Cooking up Chinese competition

Webster’s Dictionary defines a “seafood hub” as: “A shipping and economic center specializing in seafood, the catch of a region close to the sea and trading ports along the Atlantic and Pacific oceans.”

The area of China that is now readying its fishing fleets and offshore wind farms to occupy—not to mention the maritime security infrastructure—is increasing rapidly. One of the interesting competitive dynamic is China overtaking the United States as the world’s largest exporter of seafood, according to the National Oceanic and Atmospheric Administration (NOAA). In 2017, China was the leading exporter of seafood by volume with 34 percent followed by the United States with 19 percent.

And according to the newly released U.S. Census of Agricultural Production for 2018, China’s agricultural exports increased to $192.1 billion from $164.3 billion. The United States agricultural exports decreased in 2018 with $163.9 billion from $169.1 billion.

What will this mean to the United States, China’s other major trading partners and the global economy as a whole?

First, the answer is simple. The US will not be able to keep pace with China’s ascent, and American agricultural exporters will lose market share to China.

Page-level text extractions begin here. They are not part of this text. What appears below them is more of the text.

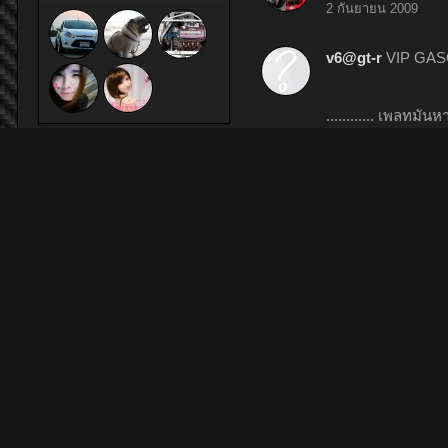
2 กันยายน 2009
v6@gt-r
VIP GASO
............ เพลทม
2 กันยายน 2009
1
ติดตามแล้ว
yokkung
อยากได้
31 สิงหาคม 2009
l3oZo
a ham
อาชีพ:
25 กุมภาพันธ์ 2009
Garage&Fabrication
l3oZo
คร๊า......
แบ่งปันหน้านี้
21 กุมภาพันธ์ 2009
l3oZo
ม่ะดั้ยเจ้าชู้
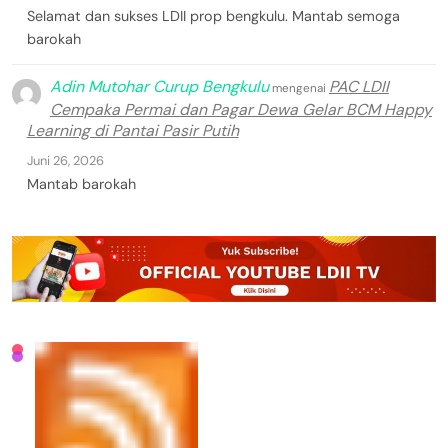
Selamat dan sukses LDII prop bengkulu. Mantab semoga
barokah
Adin Mutohar Curup Bengkulu
PAC LDII
mengenai
Cempaka Permai dan Pagar Dewa Gelar BCM Happy
Learning di Pantai Pasir Putih
Juni 26, 2026
Mantab barokah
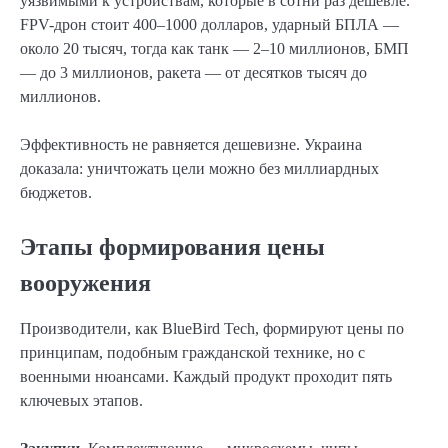
уязвимыми к устройствам, которые в сотни раз дешевле.
FPV-дрон стоит 400–1000 долларов, ударный БПЛА —
около 20 тысяч, тогда как танк — 2–10 миллионов, БМП
— до 3 миллионов, ракета — от десятков тысяч до
миллионов.
Эффективность не равняется дешевизне. Украина
доказала: уничтожать цели можно без миллиардных
бюджетов.
Этапы формирования цены
вооружения
Производители, как BlueBird Tech, формируют цены по
принципам, подобным гражданской технике, но с
военными нюансами. Каждый продукт проходит пять
ключевых этапов.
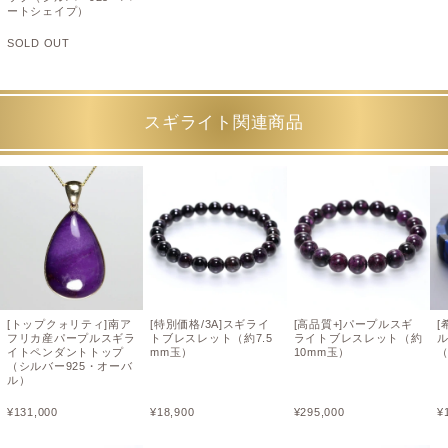
ートシェイプ）
SOLD OUT
スギライト関連商品
[トップクォリティ]南ア
[特別価格/3A]スギライ
[高品質+]パープルスギ
[
フリカ産パープルスギラ
トブレスレット（約7.5
ライトブレスレット（約
イトペンダントトップ
mm玉）
10mm玉）
（
（シルバー925・オーバ
ル）
¥
131,000
¥
18,900
¥
295,000
¥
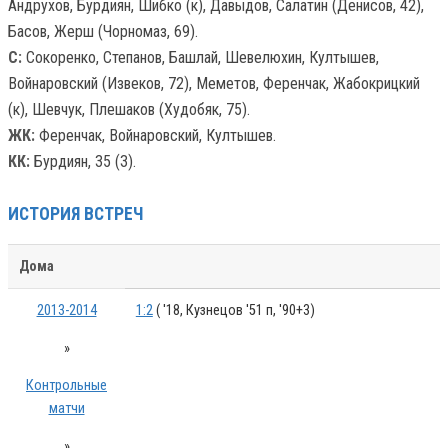
Андрухов, Бурдиян, Шибко (к), Давыдов, Салатин (Денисов, 42),
Басов, Жерш (Чорномаз, 69).
С:
Сокоренко, Степанов, Башлай, Шевелюхин, Култышев,
Войнаровский (Извеков, 72), Меметов, Ференчак, Жабокрицкий
(к), Шевчук, Плешаков (Худобяк, 75).
ЖК:
Ференчак, Войнаровский, Култышев.
КК:
Бурдиян, 35 (З).
ИСТОРИЯ ВСТРЕЧ
Дома
2013-2014
1:2
( '18, Кузнецов '51 п, '90+3)
»
Контрольные
матчи
»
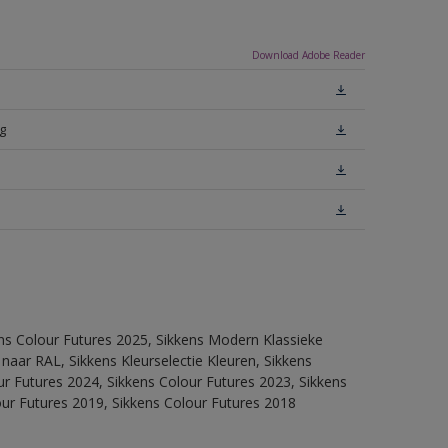
Download Adobe Reader
g
ens Colour Futures 2025, Sikkens Modern Klassieke
 naar RAL, Sikkens Kleurselectie Kleuren, Sikkens
our Futures 2024, Sikkens Colour Futures 2023, Sikkens
our Futures 2019, Sikkens Colour Futures 2018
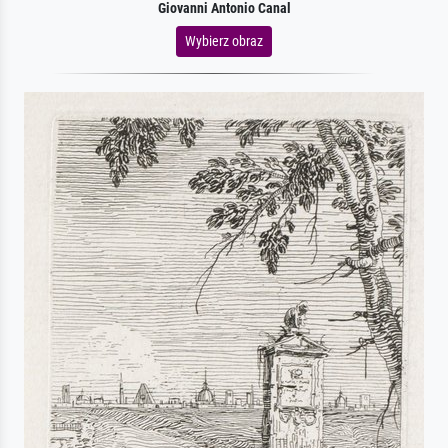
Giovanni Antonio Canal
Wybierz obraz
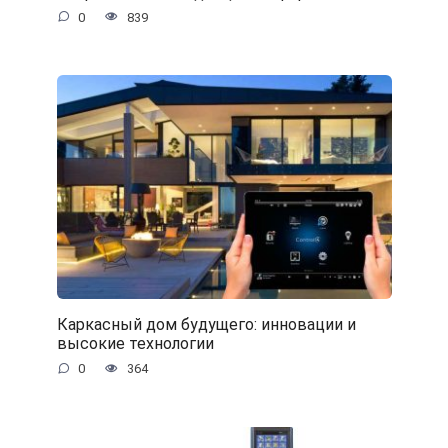
0
839
Каркасный дом будущего: инновации и
высокие технологии
0
364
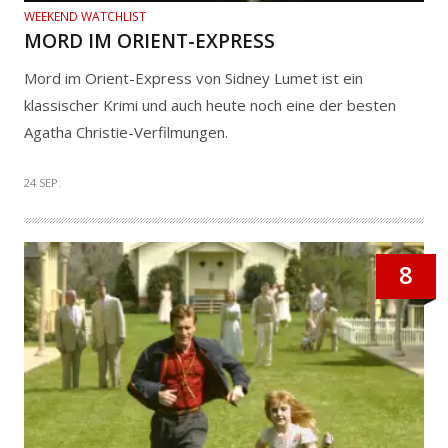
WEEKEND WATCHLIST
MORD IM ORIENT-EXPRESS
Mord im Orient-Express von Sidney Lumet ist ein
klassischer Krimi und auch heute noch eine der besten
Agatha Christie-Verfilmungen.
24 SEP.
8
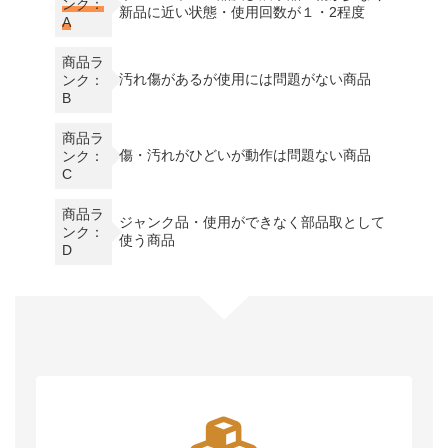
ンク：
新品に近い状態・使用回数が１・2程度
A
商品ラ
汚れ傷があるが使用には問題がない商品
ンク：
B
商品ラ
傷・汚れがひどいが動作は問題ない商品
ンク：
C
商品ラ
ジャンク品・使用ができなく部品取として
ンク：
使う商品
D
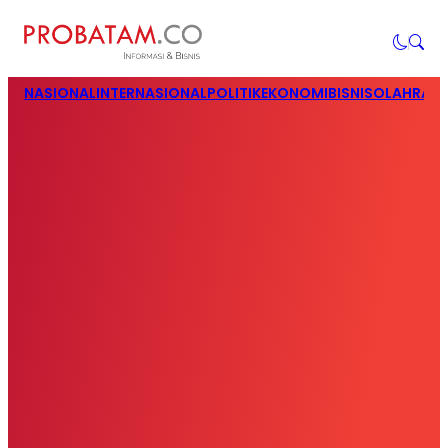
NASIONAL
INTERNASIONAL
POLITIK
EKONOMI
BISNIS
OLAHRAG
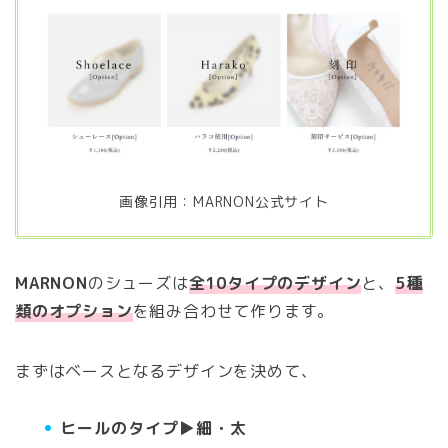
画像引用：MARNON公式サイト
MARNON
のシューズは
全10タイプのデザイン
と、
5種
類のオプション
を組み合わせて作ります。
まずはベースとなるデザインを決めて、
ヒールのタイプ▶︎細・太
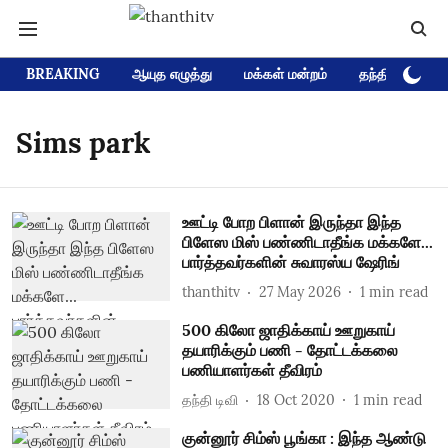
BREAKING
ஆயுத எழுத்து
மக்கள் மன்றம்
தந்தி டிவி D
Sims park
ஊட்டி போற பிளான் இருந்தா இந்த
பிளேஸ மிஸ் பண்ணிடாதீங்க மக்களே...
பார்த்தவர்களின் சுவாரஸ்ய ஷேரிங்
thanthitv
27 May 2026
1
min read
500 கிலோ ஜாதிக்காய் ஊறுகாய்
தயாரிக்கும் பணி - தோட்டக்கலை
பணியாளர்கள் தீவிரம்
தந்தி டிவி
18 Oct 2020
1
min read
குன்னூர் சிம்ஸ் பூங்கா : இந்த ஆண்டு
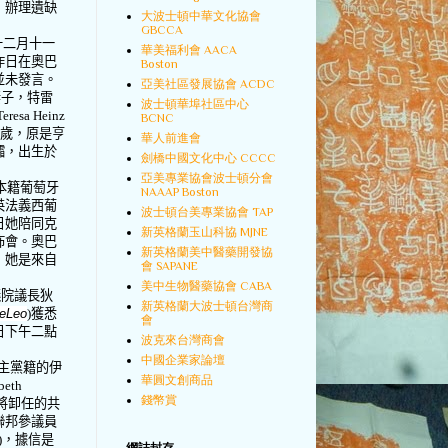
，辦理遺缺
大波士頓中華文化協會
GBCCA
十二月十一
華美福利會 AACA
昨日在奧巴
Boston
並未發言。
亞美社區發展協會 ACDC
妻子，特雷
波士頓華埠社區中心
Teresa Heinz
BCNC
四歲，原是亨
華人前進會
孀，出生於
劍橋中國文化中心 CCCC
亞美專業協會波士頓分會
本籍葡萄牙
NAAAP Boston
英法義西葡
波士頓台美專業協會 TAP
日她陪同克
新英格蘭玉山科協 MJNE
佈會。奧巴
新英格蘭美中醫藥開發協
，她是來自
會 SAPANE
美中生物醫藥協會 CABA
議院議長狄
新英格蘭大波士頓台灣商
DeLeo
)
獲悉
會
日下午二點
波克來台灣商會
中國企業家論壇
主黨籍的伊
華圓文創商品
beth
錢幣賞
將卸任的共
聯邦參議員
)
，據信是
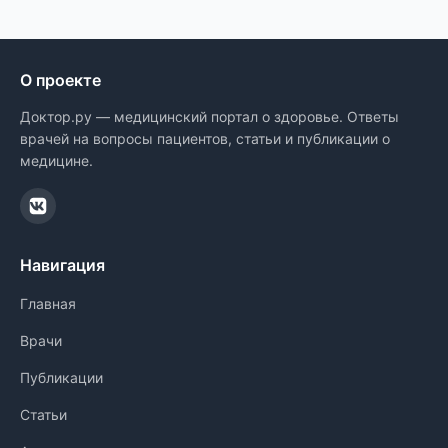
О проекте
Доктор.ру — медицинский портал о здоровье. Ответы
врачей на вопросы пациентов, статьи и публикации о
медицине.
Навигация
Главная
Врачи
Публикации
Статьи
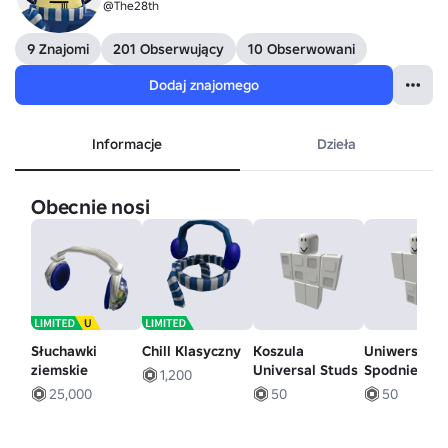
@The28th
9 Znajomi
201 Obserwujący
10 Obserwowani
Dodaj znajomego
Informacje
Dzieła
Obecnie nosi
Słuchawki
Chill Klasyczny
Koszula
Uniwersalne
ziemskie
Universal Studs
Spodnie Stu
1,200
25,000
50
50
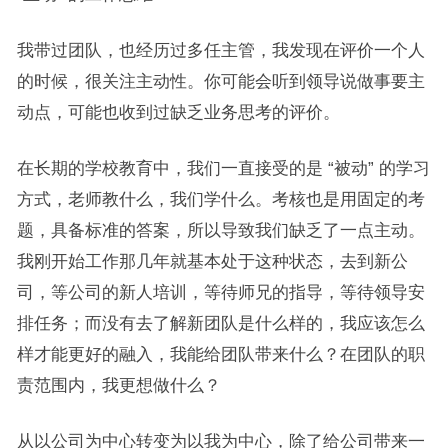
我带过团队，也经历过多任主管，我发现在评价一个人
的时候，很关注主动性。你可能会听到领导说做事要主
动点，可能也收到过缺乏业务思考的评价。
在长期的学校教育中，我们一直接受的是 “被动” 的学习
方式，老师教什么，我们学什么。考核也是用固定的考
题，具备标准的答案，所以导致我们缺乏了一点主动。
我刚开始工作那几年就基本处于这种状态，去到新公
司，等公司的新人培训，等待师兄的指导，等待领导安
排任务；而没有去了解新团队是什么样的，我应该怎么
样才能更好的融入，我能给团队带来什么？在团队的职
责范围内，我更想做什么？
从以公司为中心转变为以我为中心，除了给公司带来一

Second, there will be a corresponding reduction in support—funds and incentives—that have made U.S. farms a competitive offering. This is because as the United States moves to a more import-based, services-focused export economy, this innovation in services will fall off in a way that undermines our future competitiveness. We need to pursue policies that encourage more trade of services in goods and services.

Third, if we do not reorganize our agricultural export apparatus to compete more effectively, our country will not be able to compete effectively with China in the coming years, which will create havoc throughout the U.S. economy and politics.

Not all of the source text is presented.